The Promise of a Pencil How an Ordinary Person Can Create Extraordinary Change
By: Javier Ortega-Araiza.
“What can a pencil do for all of us? Amazing things. It can write transcendent poetry, uplifting music, or life-changing equations; it can sketch the future, give life to untold beauty, and communicate the full-force of our love and aspirations”.
Adam Braun, Founder, Pencils of Promise
While traveling the world on the Semester at Sea Program, Adam Braun decided he would ask a question to one child per country: “If you could have anything in the world, what do you want the most?” The answers surprised him, as a girl in Hawaii mentioned “to dance”, another girl in Beijing mentioned “a book” and a small child in Vietnam mentioned that she just wanted for her mom to be healthy, answers that were very far away of what he confesses expected to hear: “an iPod”, “a fast car”, or “a flat screen TV”, as he narrates. Wise enough is the saying that we should ask kids if we want to know two things: what is possible and what is really important in life. It was the answer of a boy in India that would trigger Braun’s move into action, and little did that boy knew back then that his answer, “a pencil”, would be the inspiration not only for an organisation that has built 334 schools in several communities around the world that lack the basic school infrastructure, but also for a new concept, “profitable purpose”, upon which Pencils of Promise is built, that has redefined the way non-profits operate by applying some for-profit principles to maximize impact.

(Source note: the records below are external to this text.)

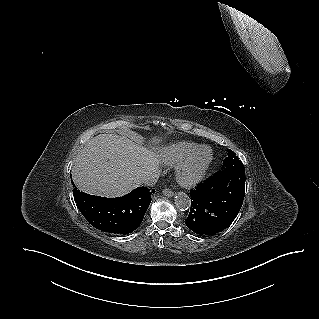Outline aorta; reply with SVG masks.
Segmentation results:
<instances>
[{
  "label": "aorta",
  "mask_w": 319,
  "mask_h": 319,
  "mask_svg": "<svg viewBox=\"0 0 319 319\" xmlns=\"http://www.w3.org/2000/svg\"><path fill=\"white\" fill-rule=\"evenodd\" d=\"M175 205H176L177 209H179L181 211H185V210H188L190 208L191 200L186 193L179 192L175 196Z\"/></svg>",
  "instance_id": "762f6f07"
}]
</instances>
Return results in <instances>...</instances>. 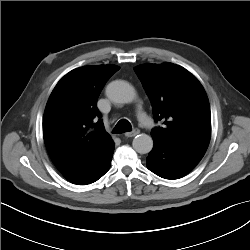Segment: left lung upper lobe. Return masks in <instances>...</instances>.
Returning <instances> with one entry per match:
<instances>
[{"label": "left lung upper lobe", "instance_id": "obj_1", "mask_svg": "<svg viewBox=\"0 0 250 250\" xmlns=\"http://www.w3.org/2000/svg\"><path fill=\"white\" fill-rule=\"evenodd\" d=\"M135 72L150 98L155 120L165 124L151 136L169 145L207 149L211 114L200 82L172 63H147L135 67Z\"/></svg>", "mask_w": 250, "mask_h": 250}]
</instances>
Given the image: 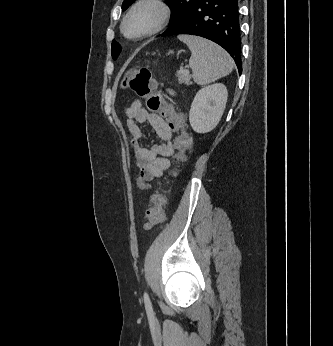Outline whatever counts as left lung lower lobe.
Here are the masks:
<instances>
[{
	"label": "left lung lower lobe",
	"instance_id": "left-lung-lower-lobe-1",
	"mask_svg": "<svg viewBox=\"0 0 333 346\" xmlns=\"http://www.w3.org/2000/svg\"><path fill=\"white\" fill-rule=\"evenodd\" d=\"M238 0H195L186 16L161 36L190 34L223 47L242 73L241 31Z\"/></svg>",
	"mask_w": 333,
	"mask_h": 346
}]
</instances>
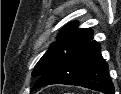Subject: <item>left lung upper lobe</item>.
Here are the masks:
<instances>
[{
    "label": "left lung upper lobe",
    "instance_id": "5c2ea615",
    "mask_svg": "<svg viewBox=\"0 0 121 94\" xmlns=\"http://www.w3.org/2000/svg\"><path fill=\"white\" fill-rule=\"evenodd\" d=\"M93 39L91 29H78L76 23L65 26L59 34L57 41L52 43L47 52L36 64L32 76H41L58 61L73 51L79 49Z\"/></svg>",
    "mask_w": 121,
    "mask_h": 94
}]
</instances>
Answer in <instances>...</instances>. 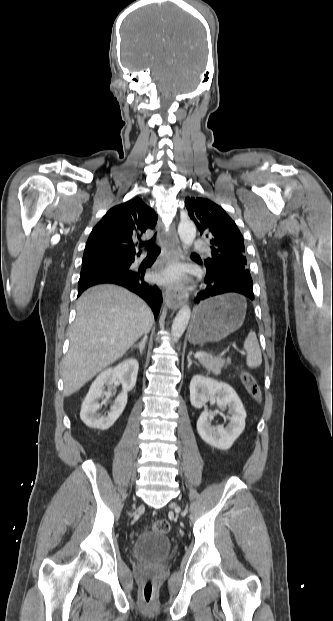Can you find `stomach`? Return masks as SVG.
Instances as JSON below:
<instances>
[{"mask_svg":"<svg viewBox=\"0 0 333 621\" xmlns=\"http://www.w3.org/2000/svg\"><path fill=\"white\" fill-rule=\"evenodd\" d=\"M246 304L236 294L210 298L197 306L188 339L193 344L219 342L241 327Z\"/></svg>","mask_w":333,"mask_h":621,"instance_id":"stomach-1","label":"stomach"}]
</instances>
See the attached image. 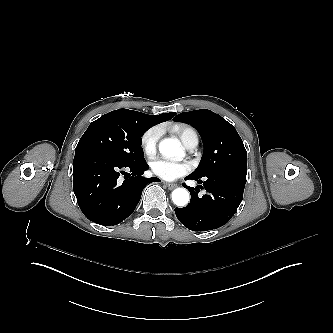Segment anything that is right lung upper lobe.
I'll return each mask as SVG.
<instances>
[{"instance_id": "obj_1", "label": "right lung upper lobe", "mask_w": 333, "mask_h": 333, "mask_svg": "<svg viewBox=\"0 0 333 333\" xmlns=\"http://www.w3.org/2000/svg\"><path fill=\"white\" fill-rule=\"evenodd\" d=\"M118 110L135 114L139 118L145 120L151 127L158 123L170 120L176 114V113H163L159 115H147L144 113H140L138 111H132L128 109H118Z\"/></svg>"}]
</instances>
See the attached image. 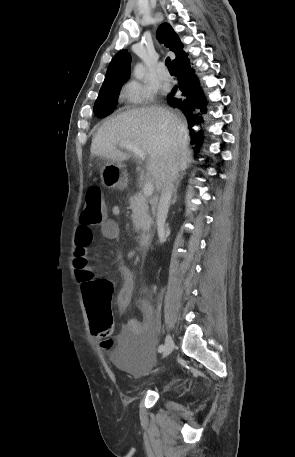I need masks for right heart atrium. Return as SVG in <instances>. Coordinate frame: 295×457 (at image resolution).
<instances>
[{
    "instance_id": "right-heart-atrium-1",
    "label": "right heart atrium",
    "mask_w": 295,
    "mask_h": 457,
    "mask_svg": "<svg viewBox=\"0 0 295 457\" xmlns=\"http://www.w3.org/2000/svg\"><path fill=\"white\" fill-rule=\"evenodd\" d=\"M155 91L137 82L127 83L122 90V98L129 105H142L153 100Z\"/></svg>"
}]
</instances>
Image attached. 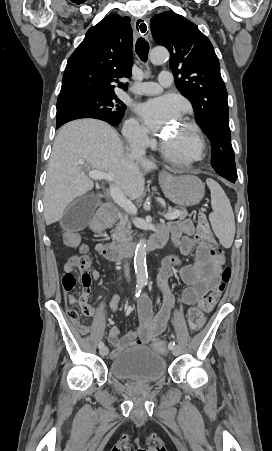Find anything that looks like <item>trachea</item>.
<instances>
[{
  "label": "trachea",
  "instance_id": "3493384b",
  "mask_svg": "<svg viewBox=\"0 0 272 451\" xmlns=\"http://www.w3.org/2000/svg\"><path fill=\"white\" fill-rule=\"evenodd\" d=\"M139 23H140V27L146 29V25H145V23H142V20H139L137 25H139ZM135 50H136L137 55L139 56V58L142 61H144V62L147 61L148 52H149V43L144 38H139L137 40Z\"/></svg>",
  "mask_w": 272,
  "mask_h": 451
}]
</instances>
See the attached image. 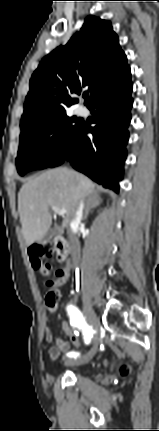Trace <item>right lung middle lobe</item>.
<instances>
[{
    "label": "right lung middle lobe",
    "mask_w": 159,
    "mask_h": 431,
    "mask_svg": "<svg viewBox=\"0 0 159 431\" xmlns=\"http://www.w3.org/2000/svg\"><path fill=\"white\" fill-rule=\"evenodd\" d=\"M80 124L79 119L63 112L22 130L16 158L18 173L48 167Z\"/></svg>",
    "instance_id": "1"
}]
</instances>
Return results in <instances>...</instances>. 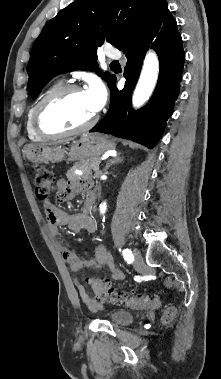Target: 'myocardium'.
I'll use <instances>...</instances> for the list:
<instances>
[{
	"label": "myocardium",
	"instance_id": "obj_1",
	"mask_svg": "<svg viewBox=\"0 0 221 379\" xmlns=\"http://www.w3.org/2000/svg\"><path fill=\"white\" fill-rule=\"evenodd\" d=\"M73 92H83V91L80 86L75 85V84L62 85L54 89L53 91H51L37 105L34 111V115H33V124H34L35 130L41 136L45 138H60V137L70 136V135H74V134L81 133L83 131L88 130L97 122L98 115L95 113L93 117L90 120H88L86 123L74 128L64 129V130H50L45 127L43 123V117L47 109L56 101L60 100L61 98Z\"/></svg>",
	"mask_w": 221,
	"mask_h": 379
}]
</instances>
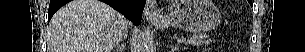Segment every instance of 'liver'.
<instances>
[{
  "instance_id": "obj_1",
  "label": "liver",
  "mask_w": 305,
  "mask_h": 52,
  "mask_svg": "<svg viewBox=\"0 0 305 52\" xmlns=\"http://www.w3.org/2000/svg\"><path fill=\"white\" fill-rule=\"evenodd\" d=\"M127 20L98 0H73L48 27V52H111L125 36Z\"/></svg>"
}]
</instances>
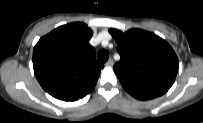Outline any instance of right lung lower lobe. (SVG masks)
Here are the masks:
<instances>
[{"label":"right lung lower lobe","instance_id":"obj_1","mask_svg":"<svg viewBox=\"0 0 203 123\" xmlns=\"http://www.w3.org/2000/svg\"><path fill=\"white\" fill-rule=\"evenodd\" d=\"M87 94H88V93H87ZM87 94L81 95V96H79V97H74V98H69V99H61V100H64V101H75V100H78V99L84 97V96L87 95Z\"/></svg>","mask_w":203,"mask_h":123}]
</instances>
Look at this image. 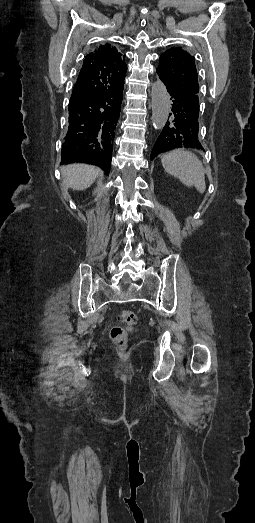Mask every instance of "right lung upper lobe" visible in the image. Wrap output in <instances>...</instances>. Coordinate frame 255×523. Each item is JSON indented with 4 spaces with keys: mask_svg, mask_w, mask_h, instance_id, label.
<instances>
[{
    "mask_svg": "<svg viewBox=\"0 0 255 523\" xmlns=\"http://www.w3.org/2000/svg\"><path fill=\"white\" fill-rule=\"evenodd\" d=\"M125 55L109 44L99 45L85 56L69 101V126L62 146L61 164L83 162L110 171L114 133L120 115L127 66ZM100 100V141L94 153H83V114L79 103Z\"/></svg>",
    "mask_w": 255,
    "mask_h": 523,
    "instance_id": "right-lung-upper-lobe-1",
    "label": "right lung upper lobe"
}]
</instances>
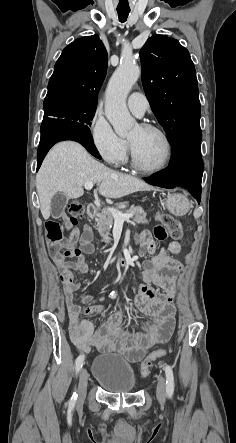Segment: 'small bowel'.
Segmentation results:
<instances>
[{
  "instance_id": "obj_1",
  "label": "small bowel",
  "mask_w": 236,
  "mask_h": 443,
  "mask_svg": "<svg viewBox=\"0 0 236 443\" xmlns=\"http://www.w3.org/2000/svg\"><path fill=\"white\" fill-rule=\"evenodd\" d=\"M72 233H76L77 238L70 239L65 247L71 248L78 243L81 253L77 261L57 262V266L67 309L69 333L74 345L84 353L98 348L103 352H120L127 359L137 361L131 359L130 355L136 353L143 356L154 345L167 342L175 328L174 299L177 291L174 278L181 268L180 263L169 256V252L179 253L180 245L171 243L169 248L162 247L155 256L145 262L143 282L137 288L133 304H117L107 321L96 330L95 321L82 319L81 316L100 315L104 312V307H83L74 301V294L82 288L75 279V273L89 272L83 254L94 251L93 234L89 226L83 228L80 237L78 230H73ZM136 241L147 251H154V240L148 231H143ZM150 284L159 286L163 292L156 291ZM80 302L84 305L90 304L92 297L82 296ZM126 311L133 312L139 318L138 328H123V313Z\"/></svg>"
}]
</instances>
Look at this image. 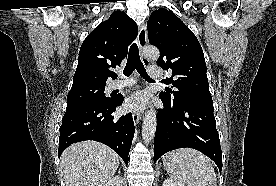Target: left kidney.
<instances>
[{"mask_svg":"<svg viewBox=\"0 0 276 186\" xmlns=\"http://www.w3.org/2000/svg\"><path fill=\"white\" fill-rule=\"evenodd\" d=\"M162 186H185L183 183H180L178 181H174L173 179H166Z\"/></svg>","mask_w":276,"mask_h":186,"instance_id":"1","label":"left kidney"}]
</instances>
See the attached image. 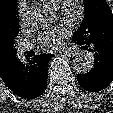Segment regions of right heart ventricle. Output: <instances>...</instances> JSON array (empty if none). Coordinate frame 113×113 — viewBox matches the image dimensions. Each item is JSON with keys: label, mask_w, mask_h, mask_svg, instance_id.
I'll use <instances>...</instances> for the list:
<instances>
[{"label": "right heart ventricle", "mask_w": 113, "mask_h": 113, "mask_svg": "<svg viewBox=\"0 0 113 113\" xmlns=\"http://www.w3.org/2000/svg\"><path fill=\"white\" fill-rule=\"evenodd\" d=\"M44 4L50 6V7H53V8H56L59 0H41Z\"/></svg>", "instance_id": "1"}]
</instances>
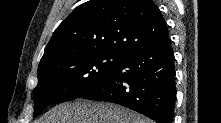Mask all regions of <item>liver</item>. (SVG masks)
Here are the masks:
<instances>
[{
  "label": "liver",
  "mask_w": 221,
  "mask_h": 123,
  "mask_svg": "<svg viewBox=\"0 0 221 123\" xmlns=\"http://www.w3.org/2000/svg\"><path fill=\"white\" fill-rule=\"evenodd\" d=\"M41 123H152L116 104L77 100L52 108Z\"/></svg>",
  "instance_id": "1"
}]
</instances>
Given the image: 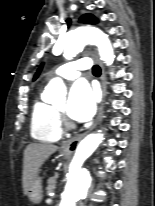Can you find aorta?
Wrapping results in <instances>:
<instances>
[{
	"label": "aorta",
	"instance_id": "obj_1",
	"mask_svg": "<svg viewBox=\"0 0 155 206\" xmlns=\"http://www.w3.org/2000/svg\"><path fill=\"white\" fill-rule=\"evenodd\" d=\"M87 44L96 45L101 59L108 66L113 64L115 55L108 36L94 27H79L71 31L66 37L64 57L72 59ZM45 94L49 102H58L64 96L63 81L60 78H53L46 87ZM103 139V134L98 132L89 134L79 143L70 164L68 181L61 195L59 206H76L77 202L87 195L90 175L82 168V165Z\"/></svg>",
	"mask_w": 155,
	"mask_h": 206
}]
</instances>
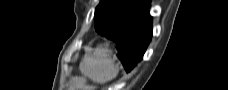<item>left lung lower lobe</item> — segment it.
Listing matches in <instances>:
<instances>
[{"label":"left lung lower lobe","instance_id":"left-lung-lower-lobe-1","mask_svg":"<svg viewBox=\"0 0 228 90\" xmlns=\"http://www.w3.org/2000/svg\"><path fill=\"white\" fill-rule=\"evenodd\" d=\"M150 2L151 0H133L135 9L122 12L118 22L100 34L116 44L117 56L127 72L142 60L152 38Z\"/></svg>","mask_w":228,"mask_h":90}]
</instances>
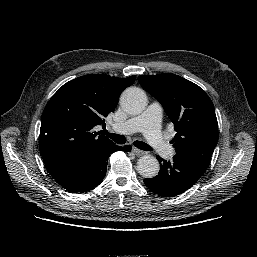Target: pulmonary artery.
I'll return each mask as SVG.
<instances>
[{
  "instance_id": "1",
  "label": "pulmonary artery",
  "mask_w": 257,
  "mask_h": 257,
  "mask_svg": "<svg viewBox=\"0 0 257 257\" xmlns=\"http://www.w3.org/2000/svg\"><path fill=\"white\" fill-rule=\"evenodd\" d=\"M162 107L159 103L153 102L140 115L125 122H114L113 129L123 134L142 132L148 143L155 152L163 157L170 158L174 154L173 148L166 142L160 129Z\"/></svg>"
}]
</instances>
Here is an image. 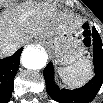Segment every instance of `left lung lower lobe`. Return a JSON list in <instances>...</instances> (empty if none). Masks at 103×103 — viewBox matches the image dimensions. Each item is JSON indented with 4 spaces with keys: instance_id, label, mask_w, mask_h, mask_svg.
<instances>
[{
    "instance_id": "obj_1",
    "label": "left lung lower lobe",
    "mask_w": 103,
    "mask_h": 103,
    "mask_svg": "<svg viewBox=\"0 0 103 103\" xmlns=\"http://www.w3.org/2000/svg\"><path fill=\"white\" fill-rule=\"evenodd\" d=\"M90 32V31H89ZM93 62L95 76L83 87L76 90L60 89L54 81V70L49 63L44 70L46 90L50 97L60 103H88L94 99L103 83V50L99 33L93 27Z\"/></svg>"
}]
</instances>
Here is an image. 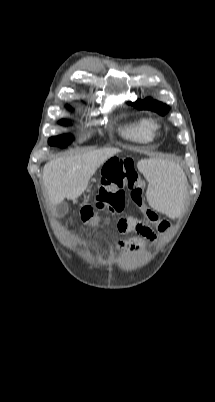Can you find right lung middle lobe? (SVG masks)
<instances>
[{
  "mask_svg": "<svg viewBox=\"0 0 215 402\" xmlns=\"http://www.w3.org/2000/svg\"><path fill=\"white\" fill-rule=\"evenodd\" d=\"M62 124H67L68 122L66 120L61 121ZM72 140V137L70 135H61L57 137H52L49 139V144L52 146H59V147H64L66 144H68Z\"/></svg>",
  "mask_w": 215,
  "mask_h": 402,
  "instance_id": "right-lung-middle-lobe-1",
  "label": "right lung middle lobe"
}]
</instances>
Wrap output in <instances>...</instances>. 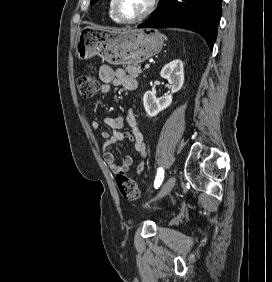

The story resonated with me in many ways. I recalled when I had a similar experience after a visit to a supermarket in my hometown in Northern Mexico. As I unloaded my groceries onto the conveyor belt, I was approached by a group of playful kids from an ethnic minority. It didn’t surprise me, what did was the fact that they joyfully asked if I could buy them some school material. No cash, candies, or chips, but pencils and paper to play around. I was significantly moved, and I told each one of them to grab a notebook, a pencil and some colours. The happiness of the kids was evident, and when I drove back three hours later, they were still on the sidewalk having fun with their notebooks. But more than happiness, as the book narrates, these things represent possibility, illusion, and hope. They represent the chance of a better tomorrow, that for many young generations around the world seems so distant. And they definitely show us that we have a lot of work to do.
Pencils of Promise actively tackles this work it guided by three principles that are core of the for-profit sector more than of the traditional charity: transparency, efficiency, and accountability. Pencils of Promise publishes its financials online, and proactively works to maximize the ratio of dollars that go into their core activities by reducing administrative expenses, which often consume a big chunk of the resources of non-profit organizations. The approach has worked, and so far, Pencils of Promise has had a 100% success rate according to their reports, meaning that “every school we’ve opened to date is fully operational and educating students daily”, something that every educational organisation should take note of.
The fact that Pencils of Promise has achieved such success in an industry where others haven’t (and are often criticized because of it) is a clear indicator that instead of shunning each other, the for-profit and non-profit systems could conjointly adopt principles that would help them develop and grow. In the book, Braun narrates how he came with the “for purpose” or “profitable purpose” concept, after meeting with a venture capitalist in a New York City rooftop, who according to him, changed the whole tone of the conversation after hearing that he ran a nonprofit organization. “I realized the phrase nonprofit does a massive disservice to the broader industry. It’s the only industry that introduces itself with the word non”, says Braun. And he is right. The title “non-profit” is both disarming and it distinctly points out the separation that has historically existed between the for-profit and non-profit worlds, as if it was trying to point out that making money was something that they are proud of “not making”. It’s hard to blame them for trying to mark this distance, based on all the scandals that many corporations have protagonized since we have memory. For-profit was related with greed while non-profit was related with charity. However, as Pencils of Promise has shown, the non-profit industry would benefit immensely by applying a for-profit principles framework in their operation, enabling the organisation to have a higher impact and improve significantly more lives in the process, and that beyond this, it has the potential of helping steer a whole movement based on the merger of profit and purpose, which is what we call now social enterprise: Companies trying to make impact but also looking to be sustainable. Companies and organisations that show that you can do well by doing good.
In summary, the book is a great account of the author’s quest for meaning and purpose. Pencils of Promise is not only a successful case study for both non-profit and for-profit organizations about how to lead a purpose-driven organisation, but mostly, a chronicle for all of us in a journey for passion and fulfillment, which demonstrates that, as financier Ray Chambers (quoted in the book) said, “Bliss does not come from materials or possessions, it comes from fulfilling one’s purpose in this existence”.